** EXERCISE INPUT **
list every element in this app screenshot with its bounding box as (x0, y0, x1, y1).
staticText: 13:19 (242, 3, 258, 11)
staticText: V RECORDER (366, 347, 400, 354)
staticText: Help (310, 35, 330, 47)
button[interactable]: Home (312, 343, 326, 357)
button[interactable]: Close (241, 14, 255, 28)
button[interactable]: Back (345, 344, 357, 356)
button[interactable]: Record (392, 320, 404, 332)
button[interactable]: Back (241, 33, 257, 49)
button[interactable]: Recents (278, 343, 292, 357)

** WORK TASK **
All the entries are to be reproduced verbatim.

** RESULT OF THIS TASK **
list every element in this app screenshot with its bounding box as (x0, y0, x1, y1).
staticText: 13:19 (242, 3, 258, 11)
staticText: V RECORDER (366, 347, 400, 354)
staticText: Help (310, 35, 330, 47)
button[interactable]: Home (312, 343, 326, 357)
button[interactable]: Close (241, 14, 255, 28)
button[interactable]: Back (345, 344, 357, 356)
button[interactable]: Record (392, 320, 404, 332)
button[interactable]: Back (241, 33, 257, 49)
button[interactable]: Recents (278, 343, 292, 357)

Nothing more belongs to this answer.